US attorneys told to expect scrutiny
Senator's case leaves taint, Holder says
WASHINGTON - US Attorney General Eric Holder yesterday warned federal prosecutors of increased scrutiny in the wake of mistakes in the corruption case against former senator Ted Stevens of Alaska.
Holder told assistant US attorneys for the District of Columbia that they must respond to negative perceptions of federal prosecutors by doing "the right thing."
"Your job as assistant US attorneys is not to convict people," Holder said. "Your job is not to win cases. Your job is to do justice. Your job is in every case, every decision that you make, to do the right thing. Anybody who asks you to do something other than that is to be ignored. Any policy that is at tension with that is to be questioned and brought to my attention. And I mean that."
Holder spoke at the swearing-in ceremony for 11 assistant US attorneys for the District of Columbia, an office he used to lead. His participation in the ceremony was not publicly announced by the Justice Department. An Associated Press reporter attended the open standing-room only ceremony in the federal courthouse's ceremonial courtroom.

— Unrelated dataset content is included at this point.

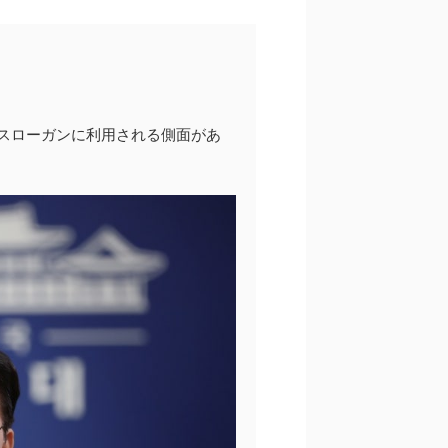
スローガンに利用される側面があ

Holder's appearance was in the same courthouse where Stevens was freed from criminal charges a day earlier. A jury had convicted the Republican, who had served 40 years in the Senate, of corruption charges last fall, but Holder decided the case should be dropped because federal prosecutors withheld key evidence from Stevens's defense team.
US District Court Judge Emmet Sullivan threw out the conviction Tuesday and took the extraordinary step of ordering an investigation into whether prosecutors violated the law. Sullivan said he had never seen such misconduct and mishandling of a case during 25 years of the bench. He also recommended that Holder require training on evidence handling for prosecutors nationwide.
Ken Wainstein, who served as US attorney in Washington under President George W. Bush, said prosecutors already receive regular training. "The reality is that it bears constant reminding that it's more important for prosecutors to follow the rules to seek justice than to seek victories," Wainstein said.
"And that constant reminding comes in the form of training, it comes in the form of direct supervision and it comes in the form of reminders from the department's leaders," he said.
Steve Bunnell, a former prosecutor who taught a class at the Justice Department focusing on prosecutorial discretion, said Holder's message is a core value for federal attorneys. But he said it's an aspiration that's not always achieved in every case.
"It's a kind of heat of battle, loss of perspective concern," said Bunnell, now a white-collar criminal attorney. "In most cases I don't think it's intentional bad faith on the part of the prosecutor. They think they are doing God's work in that moment."
The Justice Department has been conducting its own review of the Stevens case, but Sullivan said it was taking too long and that the issues were too important to be left to an internal review.
Yesterday, Holder named a new head of the unit handling the review.
Holder said the Office of Professional Responsibility will be led by Mary Patrice Brown, who leads the criminal division at the US attorney's office for the District of Columbia.
Holder reassigned the chief of the ethics unit, H. Marshall Jarrett, to run the Executive Office of US Attorneys.